When Walt Disney announced his plans for the enigmatic “Florida Project,” one of the things that excited him most was the sheer size of his plot of land in Central Florida. While Disneyland has always been and will always be one of the great theme parks on the planet, its relatively small size will always limit the Imagineers' creativity when designing new and exciting attractions. They often look for ways to improve or replace old attractions in such a way that each one earns its spot in the park – there's no room for a waste of space.
This is not the case in Orlando.
The size of Walt Disney World allows its attractions to be reviewed to a slightly lesser standard. That doesn't mean that Disney World's attractions are worse in any way – it simply means that Imagineers are less aggressive about replacing attractions, because there's less of a premium on real estate.
The result of this is that there are a few attractions at Walt Disney World that, despite taking up a relatively large footprint, simply fail to make good use of it for entertaining and accommodating guests. And, even in this failure, don't seem to be in any imminent danger of being replaced.
Let's take a look at five attractions and locations whose square footage vastly outweigh their true quality.
(Note: You'll notice that not one of Disney's Hollywood Studios' attractions appears on this list. That's not because they're above criticism, but rather, that park is currently in the process of undergoing an overhaul.
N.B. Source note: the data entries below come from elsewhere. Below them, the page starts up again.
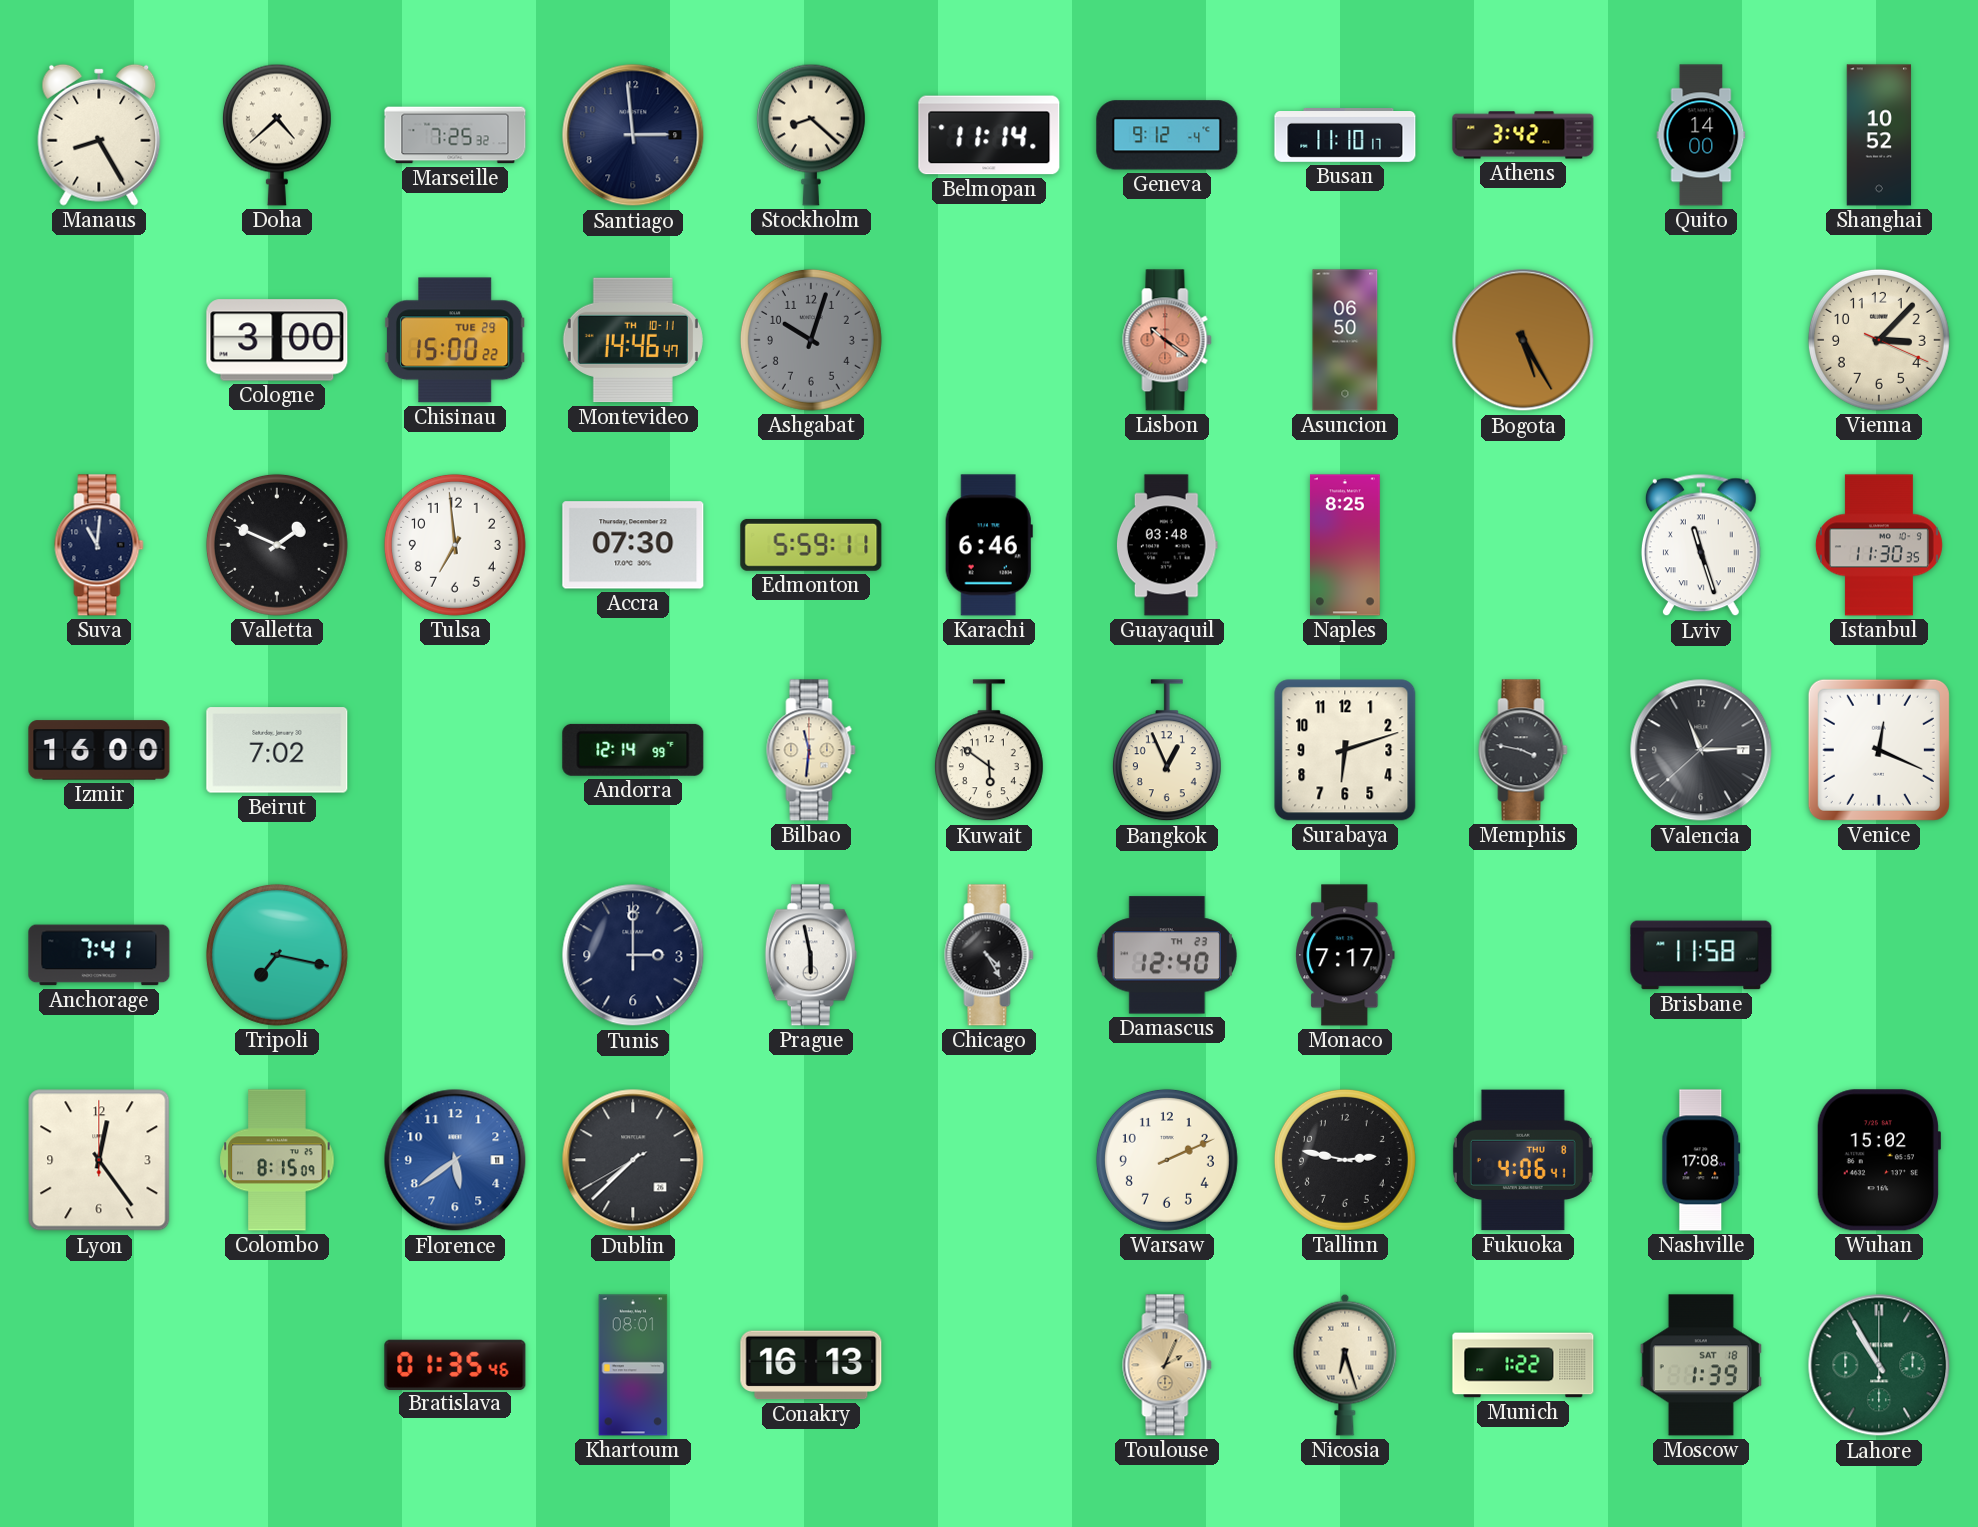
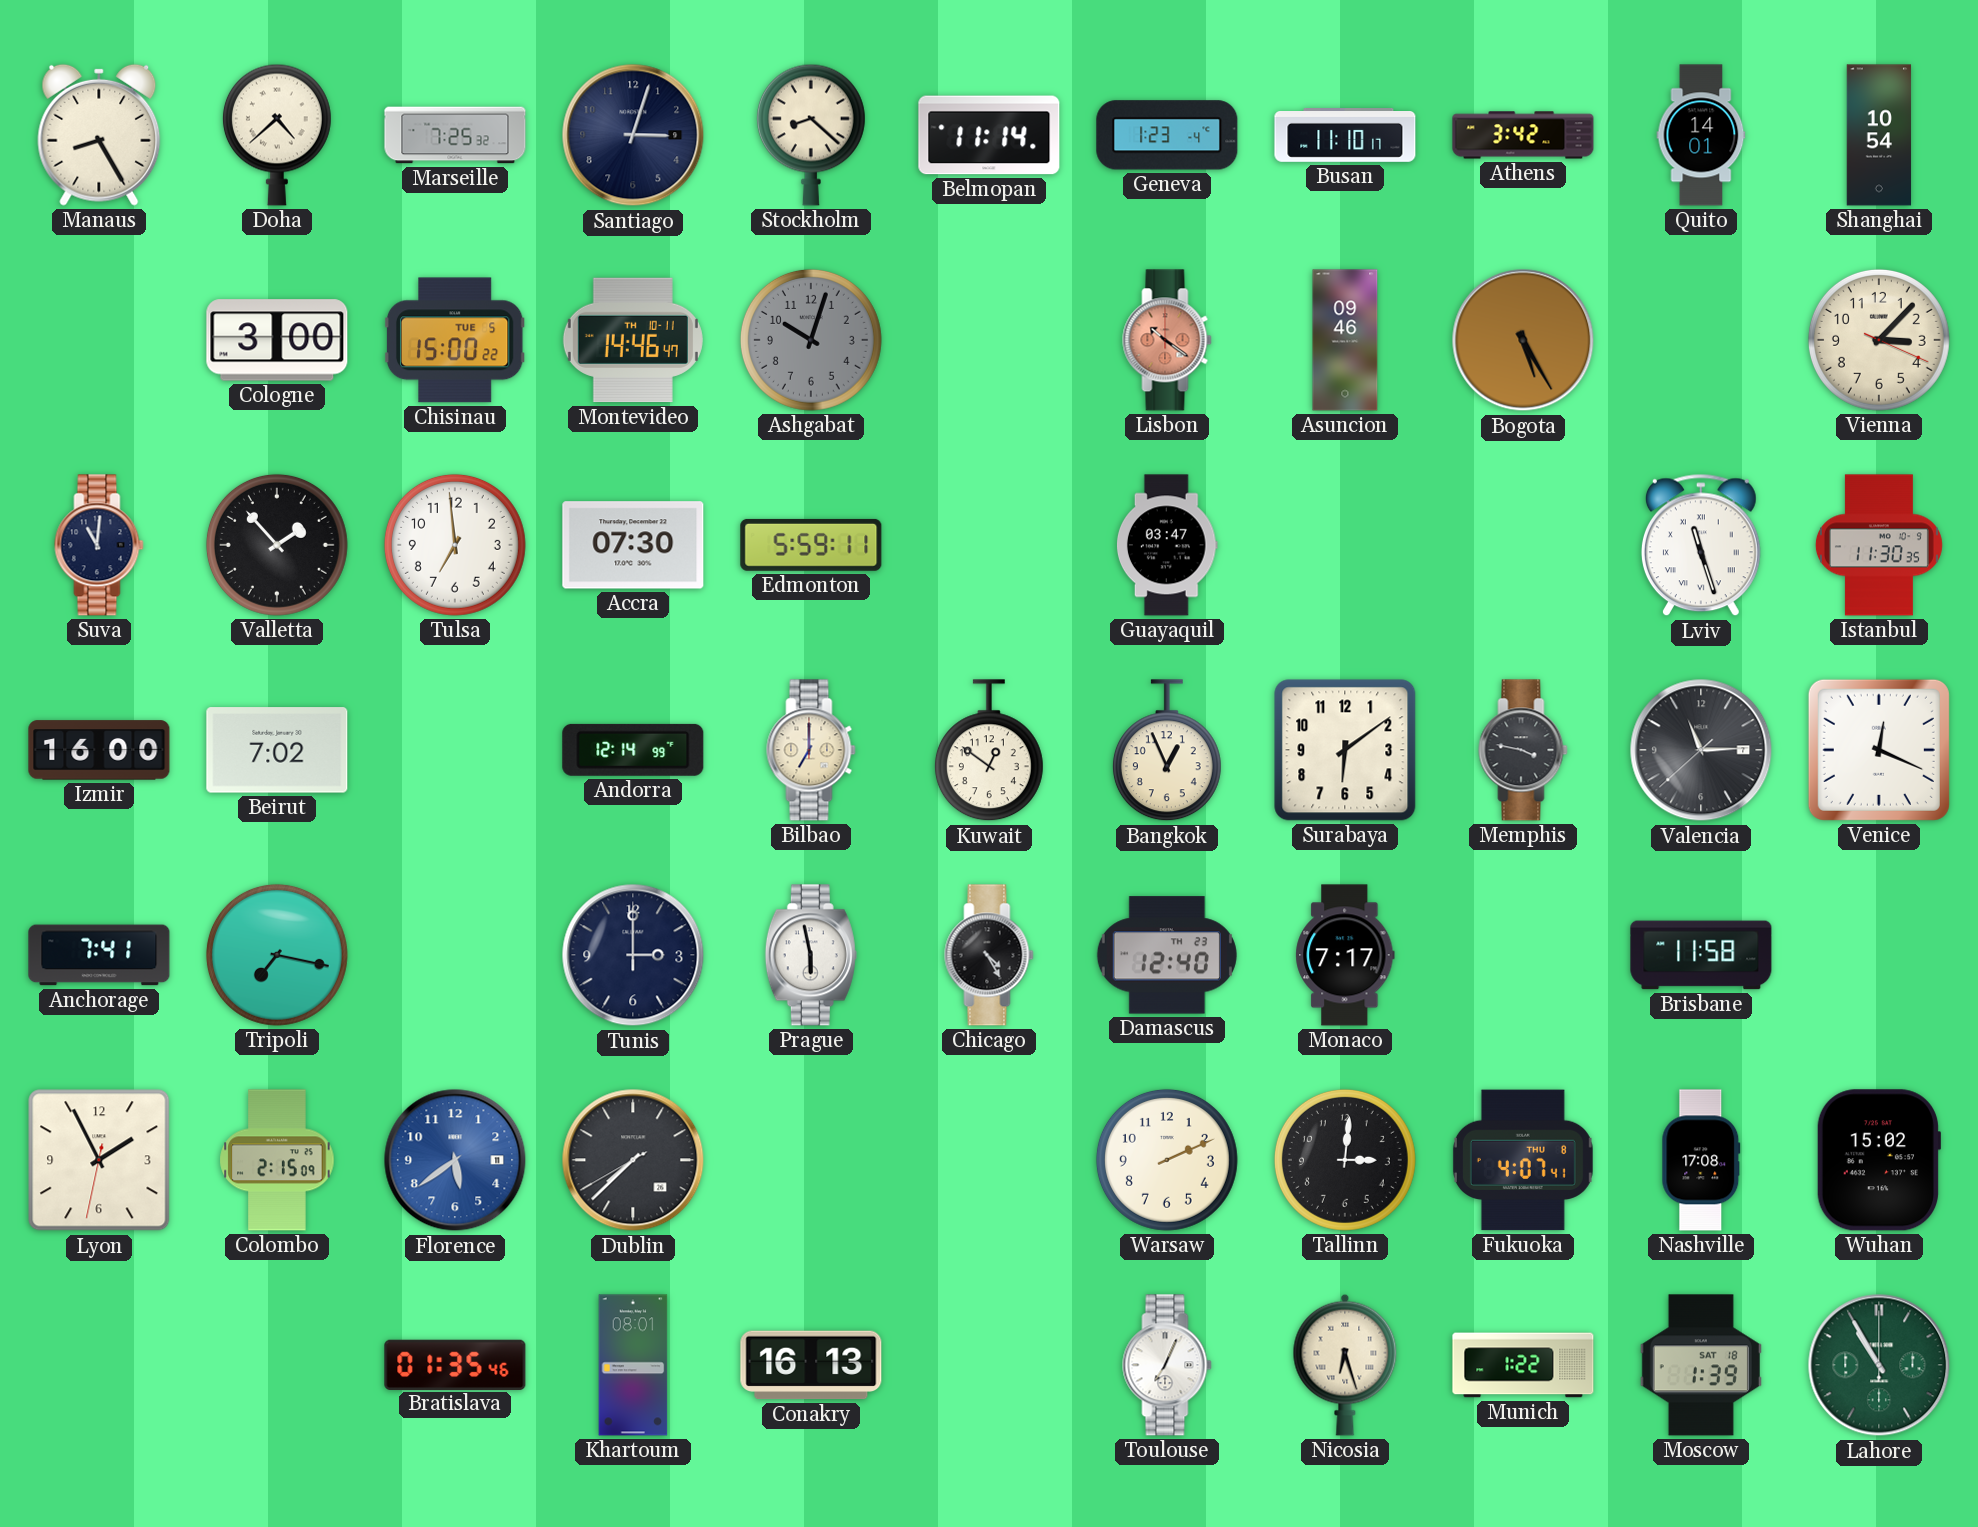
Santiago: 2:59 -> 3:03
Geneva: 9:12 -> 1:23
Quito: 14:00 -> 14:01
Shanghai: 10:52 -> 10:54
Chisinau date: TUE 29 -> TUE 5
Asuncion: 06:50 -> 09:46
Valletta: 1:49 -> 1:53
Karachi: 6:46 -> none
Guayaquil: 03:48 -> 03:47
Naples: 8:25 -> none
Bilbao: 11:31 -> 7:00
Kuwait: 5:51 -> 12:51
Surabaya: 6:12 -> 6:09
Lyon: 12:24 -> 1:55
Colombo: 8:15 -> 2:15
Tallinn: 2:47 -> 3:01
Fukuoka: 4:06 -> 4:07
Toulouse: 2:04 -> 7:04
Toulouse dial: champagne -> white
The attractions that do waste space there are, for the most part, disappearing.)
1. Odyssey Restaurant
I'm listing this first for a few reasons, but most notably, this is the location that Disney could simply tear down tomorrow without anyone really being upset about it.
The Odyssey Restaurant opened in 1982 and technically falls in Future World if you like to get technical about these things. When it was open, it served your usual Disney fast food fare, and even offered a Chuck-E-Cheese-style character meal of sorts in the late '80s and early '90s. There was first aid, restrooms, and other such services on site – all before the restaurant closed in 1994.
And, ever since, it's just kind of … stood there. Occasionally, Disney puts it to use as a location for seminars at one of their festivals or for corporate rentals and things like that, but on the whole, the Odyssey Restaurant has, since 1994, mostly been a big ol' waste of space.
Think about it: That spot between Test Track and Mexico is one of the more highly-trafficked areas in Epcot. It serves as a transition between Future World and the World Showcase, and it provides an awesome storytelling opportunity. Even architecturally, the building remains interesting after all these years – even though its mostly dormant.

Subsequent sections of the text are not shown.